I decided to leave the (relatively) big city of Portland behind and return to my Eugene roots where life is slower, bike paths are actually accessible from almost anywhere without needing to ride part of the way in a regular traffic lane, and the rental market is not a blind auction.  I lived with my parents for a month, which was appreciated, but humbling and maddening.  I got a new apartment with my oldest childhood friend.  I brought my cat to Eugene to give me emotional support.  I kept applying and taking interviews for jobs in Eugene.  I am even waiting to hear back about a job I would consider a dream position after working corporate law and finding it to be soul crushing.  But now, I am in a brief period of no distractions. 

I still have two thirds of my unemployment benefits left, so I am limiting my job search to openings that will use my degree and experience in some way, but there are not nearly as many as Portland offered.  And my living situation is finally settled.  So I am left with endless hours during the week when all the people I know in town are working.  For the past couple days, these hours have hung over me, filling me with dread.  The reality of no longer being able to talk to or see or hold the woman I love is starting to become even more real each night I spend talking to my new roommate instead of her.  The deep loss I feel at the emptiness where she used to be strangles me.  I find myself crying and choking out "fuck fuck fuck fuck fuck," just trying to get a grip.

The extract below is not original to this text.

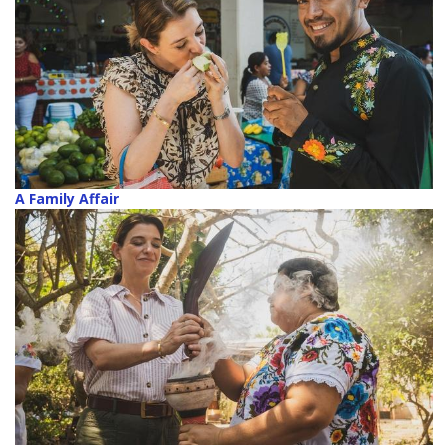
A Family Affair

This is supposed to be a new start for me.  For both of us.  We are both supposed to be able to take care of ourselves for a change, to strike out towards happier careers, less stressful living environments, and communities that fit us better as individuals.  But I can't help but feel betrayed, and helpless, and ultimately at fault for everything.  It is crushing.  Crippling.

I sit here wondering what really went wrong.  If it can even be quantified and qualified.  Or if it was simply the inevitable spiral to catastrophe that our relationship was destined for.  And then I wonder if we tried too hard to keep things from falling apart.  If we tried to hard to keep the falcon on a tight gyre.  Like trying to stop up a high pressure leak  by completely plugging it rather than doing damage control.  Slowing the flow.  Diverting it to safe outlets.  Our dam just broke one day.

This is probably more for posterity than to help me right now.  I will read this one day, older and wiser, and remember this past life with bitter-sweet fondness.  Right now, I do not know any better what to feel or think than when I started writing this.  But my gut tells me to stop worrying about it.  To turn from within and step outside into the sun.  To let just let things fall apart.